On Monday, October 5, proud families, advisors, and guests from around the world gathered in the Milstein Hall of Ocean Life to celebrate the third commencement in the Museum’s history and to send a new crop of scientists and science teachers into the world.
Four graduates of the Richard Gilder Graduate School were awarded Ph.D. degrees in comparative biology, the latest class to graduate from the only Ph.D.-degree granting program at a museum in the Western Hemisphere.
In her remarks, Museum President Ellen V. Futter spoke about the place that the Richard Gilder Graduate School holds in the Museum’s longstanding tradition of education. This year’s graduates, she pointed out, were the latest to emerge from a series of education and academic training programs, which range from early education to teacher training to fellowships for postdoctoral researchers, with “roots in the founding of the Museum.”
Fourteen Kathryn W. Davis Teaching Fellows were also granted Master of Arts in Teaching degrees at the commencement. These graduates are continuing as teachers in high-needs New York state schools, joining more than 40 MAT graduates who are already in classrooms—and who have helped double the number of students taking the Earth Science Regents exams at their schools.
This year’s ceremony marked the first time that the MAT degrees were awarded directly by the Richard Gilder Graduate School, whereas in prior years the degree was conferred by the New York Board of Regents.
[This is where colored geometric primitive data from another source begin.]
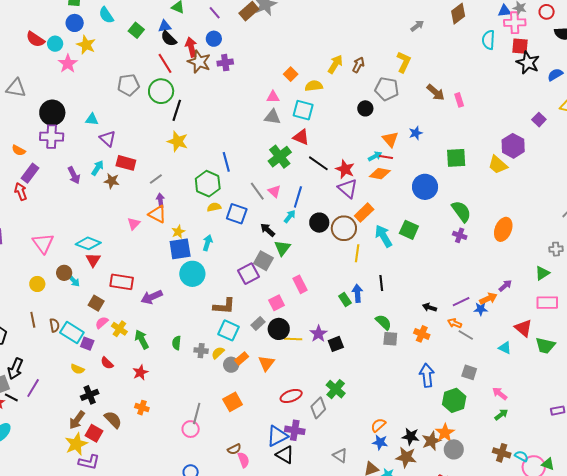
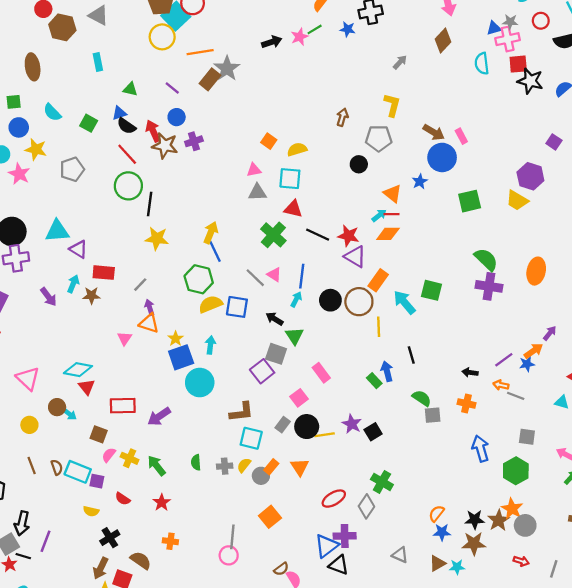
yellow arrow: (335, 64) -> (211, 233), moved
gray pentagon: (128, 85) -> (72, 169), moved
cyan triangle: (92, 119) -> (57, 231), size x1.6
blue circle: (425, 187) -> (442, 157), moved
yellow semicircle: (214, 207) -> (210, 304), size x1.5
purple cross: (460, 235) -> (489, 286), size x1.6

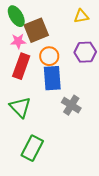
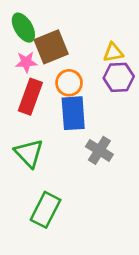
yellow triangle: (81, 16) -> (113, 52), moved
Over the summer, though, the Board of Regents voted unanimously to allow the Museum to grant its own degrees, an important vote of confidence in the innovative program that is focused on bringing talented new Earth and space science teachers to New York state classrooms.
Dr. Mee-mann Chang, a former director of the Institute of Vertebrate Paleontology and Paleoanthropology in Beijing, received an honorary Doctor of Science degree during the ceremony. In her remarks, Chang noted that globalization and improved collaboration between international partners meant high expectations for today's scientists and teachers.
“Since you are better positioned than Roy Chapman Andrews was 100 years ago, I encourage you to go places where the devil fears to tread, and to make great discoveries there,” Chang told the graduating class.